I'm a bit confused with which is the "entity object" and which are the
"B-Tree nodes". The key-value pair seems like it was in file 1 in any
case, and the index files had values, with an link back to the
object name (?). Thought I had it figured out, then was not so sure.
> In fact, I never used (+Ref +List +String), always found it not
> useful. I would expect the same for (+Key +List +String). Because you
> can always store the whole string instead - without splitting it into
> a list - in a (+Key +String) or (+Ref +String), right?
> What turned out more useful is (+List +Ref +String), i.e. indexing the
> individual words, or, more typical, (+List +Fold +Ref +String).

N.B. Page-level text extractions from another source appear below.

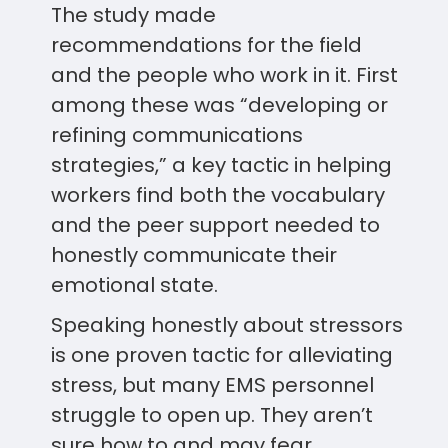
The study made
recommendations for the field
and the people who work in it. First
among these was “developing or
refining communications
strategies,” a key tactic in helping
workers find both the vocabulary
and the peer support needed to
honestly communicate their
emotional state.
Speaking honestly about stressors
is one proven tactic for alleviating
stress, but many EMS personnel
struggle to open up. They aren’t
sure how to and may fear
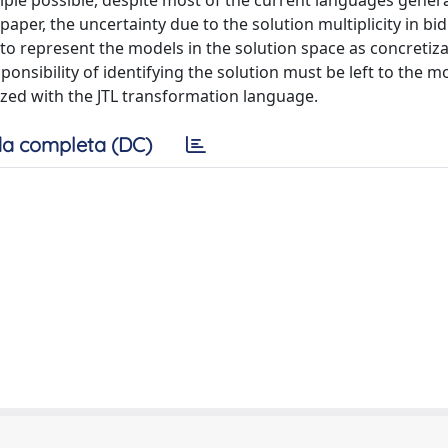
ciple possible, despite most of the current languages gener
paper, the uncertainty due to the solution multiplicity in bid
 to represent the models in the solution space as concretiza
nsibility of identifying the solution must be left to the m
lized with the JTL transformation language.
a completa (DC)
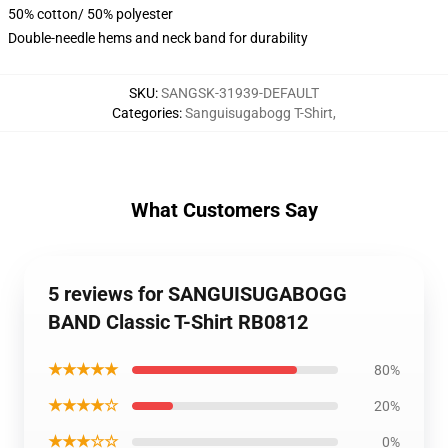
50% cotton/ 50% polyester
Double-needle hems and neck band for durability
SKU
:
SANGSK-31939-DEFAULT
Categories
:
Sanguisugabogg T-Shirt
,
What Customers Say
5 reviews for SANGUISUGABOGG
BAND Classic T-Shirt RB0812
★★★★★
80%
★★★★☆
20%
★★★☆☆
0%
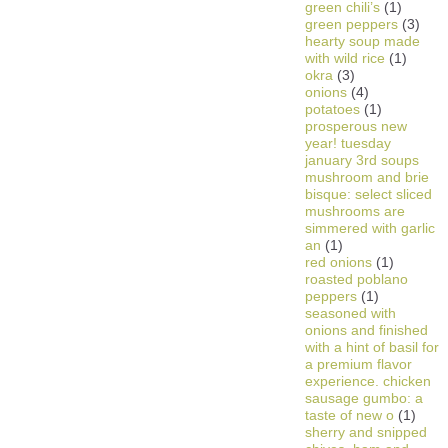
green chili’s
(1)
green peppers
(3)
hearty soup made
with wild rice
(1)
okra
(3)
onions
(4)
potatoes
(1)
prosperous new
year! tuesday
january 3rd soups
mushroom and brie
bisque: select sliced
mushrooms are
simmered with garlic
an
(1)
red onions
(1)
roasted poblano
peppers
(1)
seasoned with
onions and finished
with a hint of basil for
a premium flavor
experience. chicken
sausage gumbo: a
taste of new o
(1)
sherry and snipped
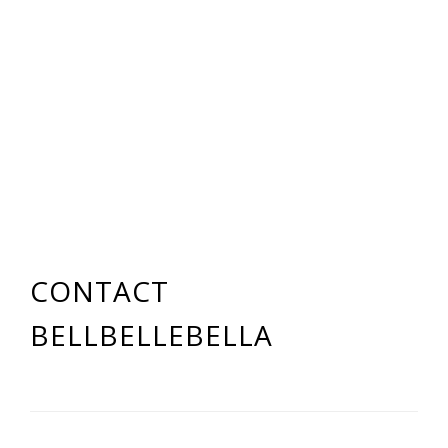
CONTACT
BELLBELLEBELLA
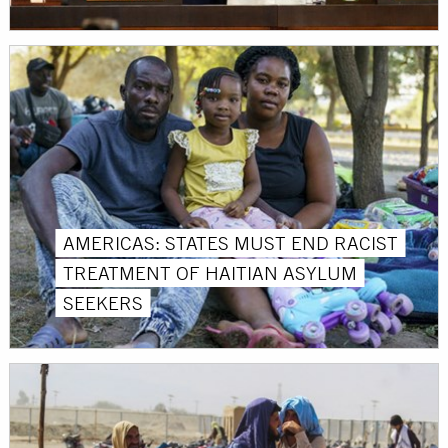
AMERICAS: STATES MUST END RACIST
TREATMENT OF HAITIAN ASYLUM
SEEKERS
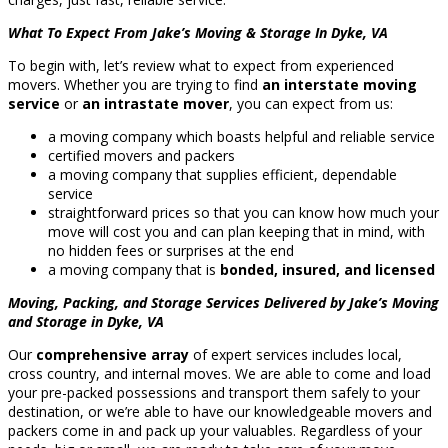
What To Expect From Jake’s Moving & Storage In Dyke, VA
To begin with, let’s review what to expect from experienced
movers. Whether you are trying to find
an interstate moving
service
or
an intrastate mover
, you can expect from us:
a moving company which boasts helpful and reliable service
certified movers and packers
a moving company that supplies efficient, dependable
service
straightforward prices so that you can know how much your
move will cost you and can plan keeping that in mind, with
no hidden fees or surprises at the end
a moving company that is
bonded, insured, and licensed
Moving, Packing, and Storage Services Delivered by Jake’s Moving
and Storage in Dyke, VA
Our
comprehensive array
of expert services includes local,
cross country, and internal moves. We are able to come and load
your pre-packed possessions and transport them safely to your
destination, or we’re able to have our knowledgeable movers and
packers come in and pack up your valuables. Regardless of your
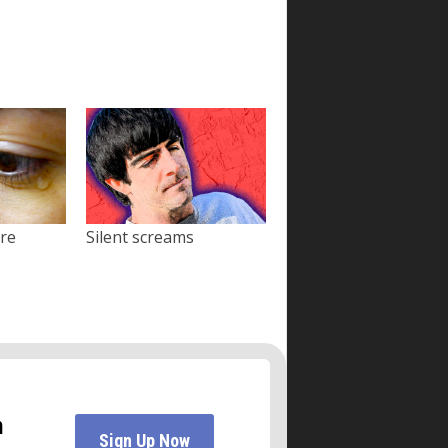
ore
Silent screams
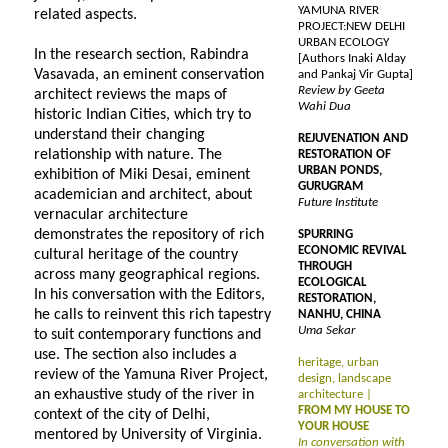
YAMUNA RIVER
related aspects.
PROJECT:NEW DELHI
URBAN ECOLOGY
In the research section, Rabindra
[Authors Inaki Alday
Vasavada, an eminent conservation
and Pankaj Vir Gupta]
Review by Geeta
architect reviews the maps of
Wahi Dua
historic Indian Cities, which try to
understand their changing
REJUVENATION AND
relationship with nature. The
RESTORATION OF
URBAN PONDS,
exhibition of Miki Desai, eminent
GURUGRAM
academician and architect, about
Future Institute
vernacular architecture
demonstrates the repository of rich
SPURRING
ECONOMIC REVIVAL
cultural heritage of the country
THROUGH
across many geographical regions.
ECOLOGICAL
In his conversation with the Editors,
RESTORATION,
he calls to reinvent this rich tapestry
NANHU, CHINA
Uma Sekar
to suit contemporary functions and
use. The section also includes a
heritage, urban
review of the Yamuna River Project,
design, landscape
an exhaustive study of the river in
architecture |
FROM MY HOUSE TO
context of the city of Delhi,
YOUR HOUSE
mentored by University of Virginia.
In conversation with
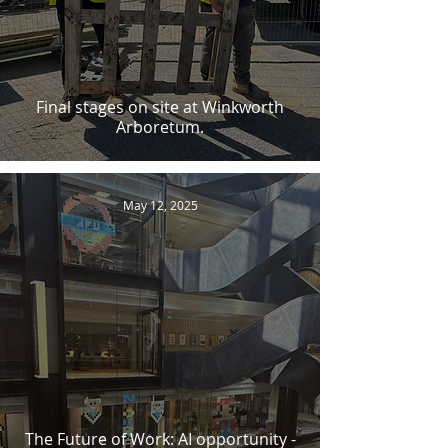
Final stages on site at Winkworth
Arboretum.
May 12, 2025
The Future of Work: AI opportunity -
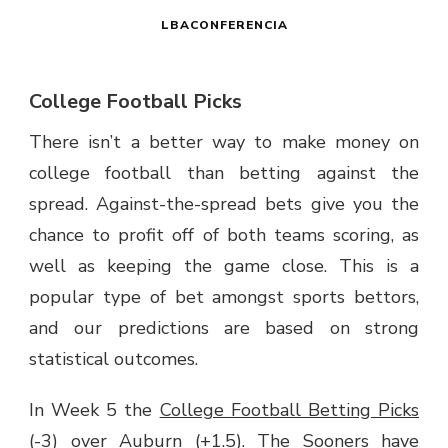
LBACONFERENCIA
College Football Picks
There isn’t a better way to make money on
college football than betting against the
spread. Against-the-spread bets give you the
chance to profit off of both teams scoring, as
well as keeping the game close. This is a
popular type of bet amongst sports bettors,
and our predictions are based on strong
statistical outcomes.
In Week 5 the
College Football Betting Picks
(-3) over Auburn (+1.5). The Sooners have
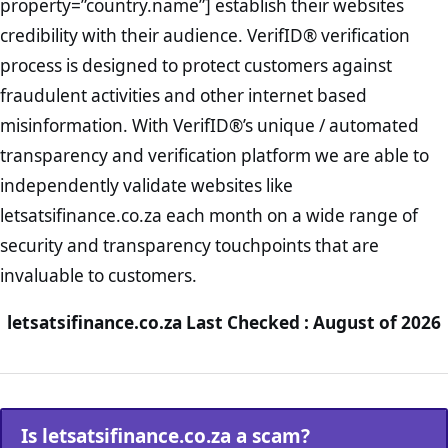
property=”country.name”] establish their websites
credibility with their audience. VerifID® verification
process is designed to protect customers against
fraudulent activities and other internet based
misinformation. With VerifID®’s unique / automated
transparency and verification platform we are able to
independently validate websites like
letsatsifinance.co.za each month on a wide range of
security and transparency touchpoints that are
invaluable to customers.
letsatsifinance.co.za Last Checked : August of 2026
Is letsatsifinance.co.za a scam?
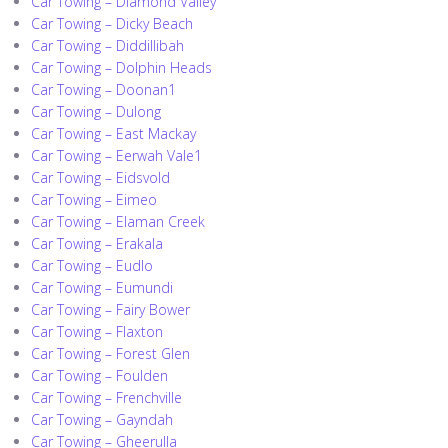
Car Towing – Diamond Valley
Car Towing – Dicky Beach
Car Towing – Diddillibah
Car Towing – Dolphin Heads
Car Towing – Doonan1
Car Towing – Dulong
Car Towing – East Mackay
Car Towing – Eerwah Vale1
Car Towing – Eidsvold
Car Towing – Eimeo
Car Towing – Elaman Creek
Car Towing – Erakala
Car Towing – Eudlo
Car Towing – Eumundi
Car Towing – Fairy Bower
Car Towing – Flaxton
Car Towing – Forest Glen
Car Towing – Foulden
Car Towing – Frenchville
Car Towing – Gayndah
Car Towing – Gheerulla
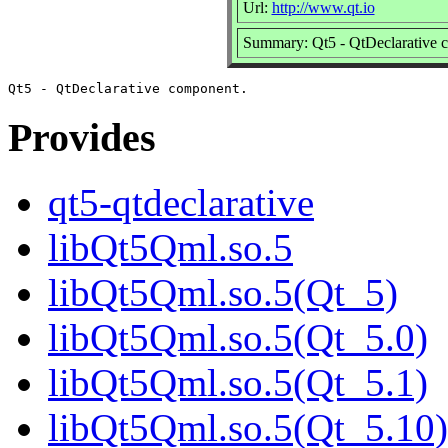
Url:
http://www.qt.io
Summary: Qt5 - QtDeclarative 
Provides
qt5-qtdeclarative
libQt5Qml.so.5
libQt5Qml.so.5(Qt_5)
libQt5Qml.so.5(Qt_5.0)
libQt5Qml.so.5(Qt_5.1)
libQt5Qml.so.5(Qt_5.10)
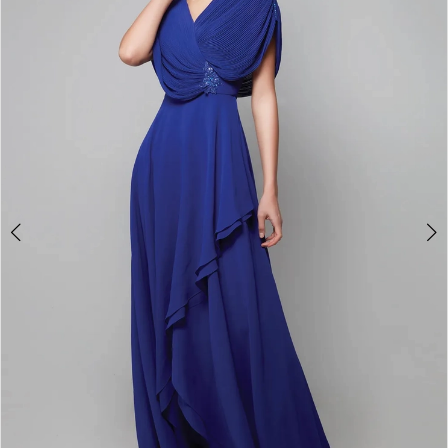
3
4
5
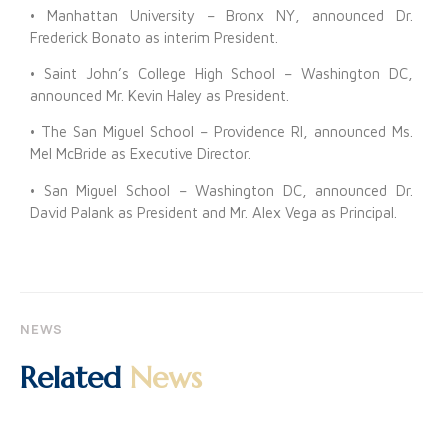
• Manhattan University – Bronx NY, announced Dr.
Frederick Bonato as interim President.
• Saint John’s College High School – Washington DC,
announced Mr. Kevin Haley as President.
• The San Miguel School – Providence RI, announced Ms.
Mel McBride as Executive Director.
• San Miguel School – Washington DC, announced Dr.
David Palank as President and Mr. Alex Vega as Principal.
NEWS
Related
News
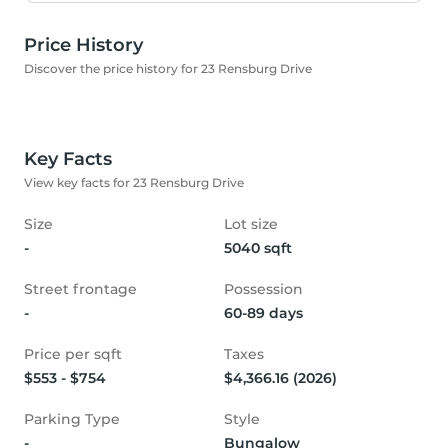
Price History
Discover the price history for 23 Rensburg Drive
Key Facts
View key facts for 23 Rensburg Drive
Size
Lot size
-
5040 sqft
Street frontage
Possession
-
60-89 days
Price per sqft
Taxes
$553 - $754
$4,366.16 (2026)
Parking Type
Style
-
Bungalow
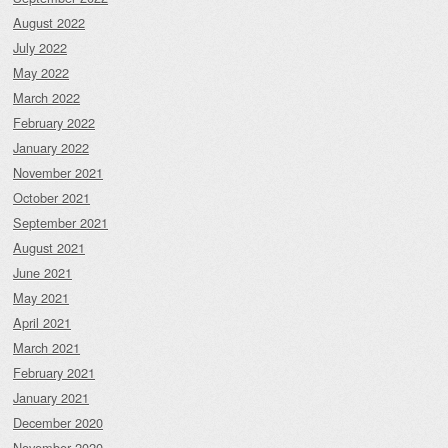
August 2022
July 2022
May 2022
March 2022
February 2022
January 2022
November 2021
October 2021
September 2021
August 2021
June 2021
May 2021
April 2021
March 2021
February 2021
January 2021
December 2020
November 2020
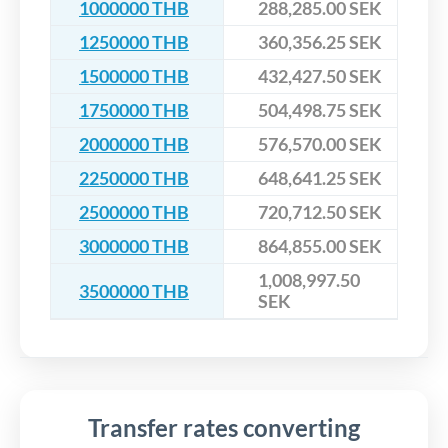
1000000 THB
288,285.00 SEK
1250000 THB
360,356.25 SEK
1500000 THB
432,427.50 SEK
1750000 THB
504,498.75 SEK
2000000 THB
576,570.00 SEK
2250000 THB
648,641.25 SEK
2500000 THB
720,712.50 SEK
3000000 THB
864,855.00 SEK
1,008,997.50
3500000 THB
SEK
Transfer rates converting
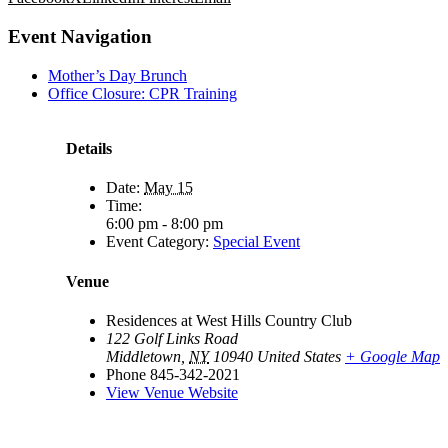
Event Navigation
Mother’s Day Brunch
Office Closure: CPR Training
Details
Date:
May 15
Time:
6:00 pm - 8:00 pm
Event Category:
Special Event
Venue
Residences at West Hills Country Club
122 Golf Links Road
Middletown
,
NY
10940
United States
+ Google Map
Phone
845-342-2021
View Venue Website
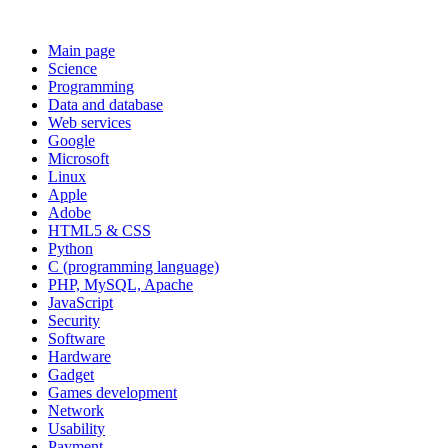
Main page
Science
Programming
Data and database
Web services
Google
Microsoft
Linux
Apple
Adobe
HTML5 & CSS
Python
C (programming language)
PHP, MySQL, Apache
JavaScript
Security
Software
Hardware
Gadget
Games development
Network
Usability
Payment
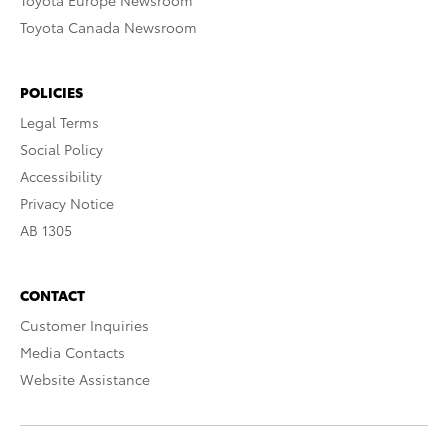
Toyota Europe Newsroom
Toyota Canada Newsroom
POLICIES
Legal Terms
Social Policy
Accessibility
Privacy Notice
AB 1305
CONTACT
Customer Inquiries
Media Contacts
Website Assistance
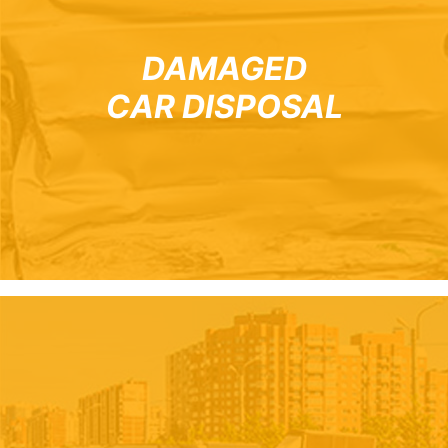
DAMAGED
CAR DISPOSAL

Concrete examples will help. This is all about language (sorry!!), what
I think I will need eventually is for the Wrds file to hold lemmas, so
objects that are semantically unique. And before had used a List prefix
as a way of holding the article ("Teil" "r") ("Teil" "s") for that
reason. Later there will be verbs which can be reflexive or not. And
these are also part of the word semantically, are different lemmas.
I don't think I would want to index across these with +List anyway, and
maybe the best solution is just to write them into a single string and
not fold them (e.g. "Teil, r" or "vorstellen, sich"). Then of course
you have cases where the usage (or context) makes a word different
(süß) and the plot thickens! Languages get intricate rather fast.
For my test program here it is not important, and I don't want to get
too bogged down on this, just get it completely done (so with updates
and GUI ). But it will be important later, to have lemmas and signs as
the two main data files, with indexes, categories and such.
> In all (+List +String) cases it is a bit tedious to handle these for
> data in the GUI. Note that you can use +ListTextField to map a
> single text field to a list of strings.
This is any case is a must, and if it is easier for the GUI to use and
to reformat a simple string (for display) then just do that. And so
maybe stick with just the ((rel wrd (+Key +String))?